Chakravarty cited a 2012 research analysis by the Robert Wood Johnson Foundation that concluded hospital consolidation generally results in higher prices.
“And those increases in prices will ultimately translate into increases in premiums for consumers,” he said.
That’s a viewpoint David Knowlton, president of the New Jersey Health Care Quality Institute, can appreciate.
“Can hospitals do wonderful things by combining, can they spread the administrative burden and save money? Absolutely,” he said.
But, he said, mergers become anticompetitive if the big health care system says to the insurer: “We won’t negotiate unless you meet our terms, because we’ve sucked up most of the covered lives” in a particular territory.
“It is hard to find the proper balance,” he said.
Ward Sanders, president of the health insurer trade group the New Jersey Association of Health Plans, said the efficiencies of larger health care systems are overshadowed by higher prices. “Plans and consumers want to pay based on value and quality, not the size of the entity or the volume of procedures,” he said.
Princeton University professor Uwe Reinhardt, a leading health care economist, said hospitals should face limits on price increases. Specifically, he’d tie increases to the consumer price index for at least five years.
“Every hospital consolidation that has ever been proposed has been justified on the grounds that it will increase efficiency, lower the cost of producing hospital care and therefore lower prices, or keep them in check,” Reinhardt said. “Yet a huge body econometric literature suggests that other things being equal, hospital consolidation has pushed up the prices hospitals charge.”
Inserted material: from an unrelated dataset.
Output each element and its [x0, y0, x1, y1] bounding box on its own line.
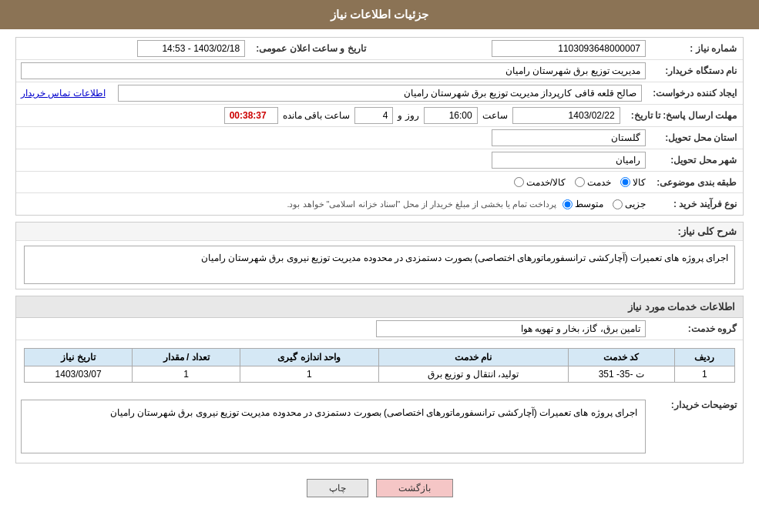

Barry Ostrowsky, chief executive of New Jersey’s largest hospital system, Barnabas Health, said, “The conventional theory has been if you become big, then you have greater leverage in negotiating with insurance companies.”
But if that’s true, he added, “it’s more in the past than it will be in the future.”
“I think it’s clear that insurance companies or anyone else that finances health care are looking to reduce reimbursements for services, and they are looking to insist that providers of health care are as efficient as they can be,” Ostrowsky said.